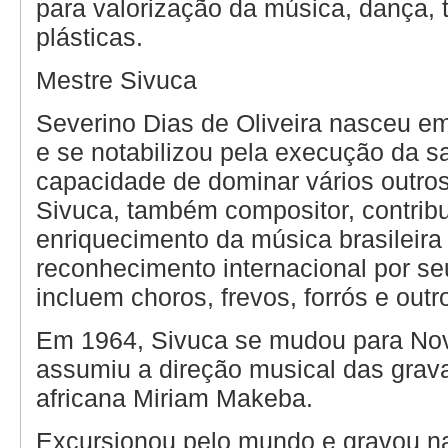
para valorização da música, dança, t
plásticas.
Mestre Sivuca
Severino Dias de Oliveira nasceu em
e se notabilizou pela execução da s
capacidade de dominar vários outros
Sivuca, também compositor, contribu
enriquecimento da música brasileira
reconhecimento internacional por se
incluem choros, frevos, forrós e outr
Em 1964, Sivuca se mudou para Nov
assumiu a direção musical das grav
africana Miriam Makeba.
Excursionou pelo mundo e gravou n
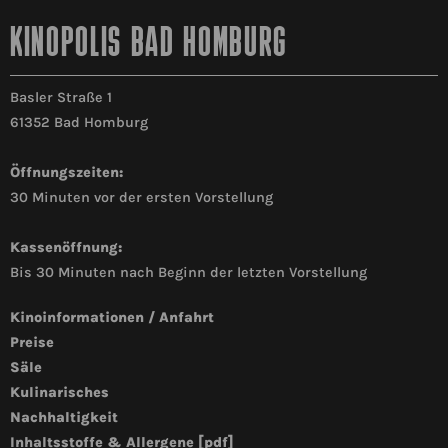
KINOPOLIS BAD HOMBURG
Basler Straße 1
61352 Bad Homburg
Öffnungszeiten:
30 Minuten vor der ersten Vorstellung
Kassenöffnung:
Bis 30 Minuten nach Beginn der letzten Vorstellung
Kinoinformationen / Anfahrt
Preise
Säle
Kulinarisches
Nachhaltigkeit
Inhaltsstoffe & Allergene [pdf]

Description of the task
Please output all the data exactly as given, with the pictures omitted.

Exercise response
para valorização da música, dança, t
plásticas.
Mestre Sivuca
Severino Dias de Oliveira nasceu em
e se notabilizou pela execução da s
capacidade de dominar vários outros
Sivuca, também compositor, contribu
enriquecimento da música brasileira
reconhecimento internacional por se
incluem choros, frevos, forrós e outr
Em 1964, Sivuca se mudou para Nov
assumiu a direção musical das grav
africana Miriam Makeba.
Excursionou pelo mundo e gravou n
KINOPOLIS BAD HOMBURG
Basler Straße 1
61352 Bad Homburg
Öffnungszeiten:
30 Minuten vor der ersten Vorstellung
Kassenöffnung:
Bis 30 Minuten nach Beginn der letzten Vorstellung
Kinoinformationen / Anfahrt
Preise
Säle
Kulinarisches
Nachhaltigkeit
Inhaltsstoffe & Allergene [pdf]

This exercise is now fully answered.